Market Quote: Bank of Canada, North American Equities
Author: The editor's desk
March 13, 2025
A weekly analysis of what’s happening in global financial markets from the perspective of AGF’s investment management team.
The R Word
North America’s equity markets remain highly volatile because of the U.S. administration’s contentious new tariff policy that continues to create growing uncertainty about the strength of the U.S. economy as and the future of trade relations with some trade some of its closest allies including Canada, and adversaries like China. Many stocks have also traded at higher-than average valuations over the past couple of years, so a reset of some kind may have been inevitable regardless of circumstances.

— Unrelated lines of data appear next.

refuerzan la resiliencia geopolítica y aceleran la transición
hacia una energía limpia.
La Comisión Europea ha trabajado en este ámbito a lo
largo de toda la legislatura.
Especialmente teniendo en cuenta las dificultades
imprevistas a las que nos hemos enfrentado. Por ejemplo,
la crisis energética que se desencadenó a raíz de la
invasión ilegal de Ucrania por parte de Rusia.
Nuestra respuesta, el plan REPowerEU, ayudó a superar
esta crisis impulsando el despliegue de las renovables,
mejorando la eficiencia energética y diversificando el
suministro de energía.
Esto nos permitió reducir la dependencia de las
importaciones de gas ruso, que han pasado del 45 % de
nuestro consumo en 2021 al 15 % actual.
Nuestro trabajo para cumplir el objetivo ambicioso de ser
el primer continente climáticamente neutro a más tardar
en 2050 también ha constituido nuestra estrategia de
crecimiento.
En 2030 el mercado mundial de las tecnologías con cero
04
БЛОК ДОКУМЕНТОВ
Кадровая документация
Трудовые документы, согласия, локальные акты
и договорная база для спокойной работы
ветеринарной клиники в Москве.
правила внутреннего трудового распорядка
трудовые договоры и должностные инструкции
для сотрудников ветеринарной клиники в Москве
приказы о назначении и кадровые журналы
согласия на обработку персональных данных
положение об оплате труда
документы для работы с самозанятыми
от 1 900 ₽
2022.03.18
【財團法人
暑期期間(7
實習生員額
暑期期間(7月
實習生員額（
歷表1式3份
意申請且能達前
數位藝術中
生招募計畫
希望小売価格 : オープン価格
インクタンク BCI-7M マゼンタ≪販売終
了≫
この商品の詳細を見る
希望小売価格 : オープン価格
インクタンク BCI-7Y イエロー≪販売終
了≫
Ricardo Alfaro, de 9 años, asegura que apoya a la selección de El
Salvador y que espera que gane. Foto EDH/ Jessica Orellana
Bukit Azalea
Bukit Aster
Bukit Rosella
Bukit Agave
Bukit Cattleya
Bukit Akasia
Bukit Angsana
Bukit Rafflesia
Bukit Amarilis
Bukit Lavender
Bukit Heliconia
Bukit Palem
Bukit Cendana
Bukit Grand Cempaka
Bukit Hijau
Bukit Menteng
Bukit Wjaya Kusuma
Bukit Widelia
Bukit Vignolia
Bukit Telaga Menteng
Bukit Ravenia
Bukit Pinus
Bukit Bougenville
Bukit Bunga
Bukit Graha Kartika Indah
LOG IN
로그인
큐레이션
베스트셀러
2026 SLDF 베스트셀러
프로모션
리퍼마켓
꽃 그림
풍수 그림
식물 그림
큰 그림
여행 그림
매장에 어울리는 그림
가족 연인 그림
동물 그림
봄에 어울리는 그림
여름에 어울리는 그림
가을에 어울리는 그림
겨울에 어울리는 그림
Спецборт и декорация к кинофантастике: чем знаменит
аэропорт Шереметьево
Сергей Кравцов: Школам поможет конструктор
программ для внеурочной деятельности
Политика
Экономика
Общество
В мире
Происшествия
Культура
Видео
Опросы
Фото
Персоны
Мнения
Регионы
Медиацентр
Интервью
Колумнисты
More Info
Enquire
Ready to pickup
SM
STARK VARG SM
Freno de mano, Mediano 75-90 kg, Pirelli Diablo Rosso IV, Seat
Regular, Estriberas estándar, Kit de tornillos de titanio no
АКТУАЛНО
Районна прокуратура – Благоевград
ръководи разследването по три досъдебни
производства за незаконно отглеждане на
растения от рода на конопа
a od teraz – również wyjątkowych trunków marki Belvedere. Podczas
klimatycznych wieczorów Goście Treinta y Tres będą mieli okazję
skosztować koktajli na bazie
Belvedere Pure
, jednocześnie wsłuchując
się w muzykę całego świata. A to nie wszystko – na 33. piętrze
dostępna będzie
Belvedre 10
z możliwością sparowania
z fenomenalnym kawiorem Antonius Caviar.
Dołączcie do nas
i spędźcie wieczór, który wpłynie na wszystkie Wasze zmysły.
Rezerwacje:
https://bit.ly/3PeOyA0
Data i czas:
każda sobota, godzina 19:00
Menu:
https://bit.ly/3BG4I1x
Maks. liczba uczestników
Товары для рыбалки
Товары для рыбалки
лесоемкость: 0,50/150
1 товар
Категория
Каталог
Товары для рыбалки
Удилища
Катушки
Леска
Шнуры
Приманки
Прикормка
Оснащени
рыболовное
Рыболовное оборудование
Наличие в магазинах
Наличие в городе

The S&P 500 Index is down almost 10% in less than a month, while the S&P/TSX Composite Index has fallen 6% since hitting a new all-time high at the end of January. Pullbacks of this nature are somewhat common occurrences in global equity markets and historically result in new potential buying opportunities based on more favourable valuations.
Yet, it’s always difficult to time such recoveries and the current bout of heightened volatility is widely expected to last for a bit longer as the escalating tariff war threatens to undermine economic growth and while not my base case scenario, potentially fuel a recession.

A Cut with a But
The Bank of Canada (BoC) cut rates by 25 basis points as expected on Wednesday, but tempered that move with its concern about rising short-term inflation expectations.
The country’s central bank seems aware of the limitations of monetary policy in a trade war and expects potential fiscal policies to better address trade tensions and support growth. As such, we believe the BoC is reluctant to cut rates too quickly or too deeply, although they are willing to be supportive if necessary.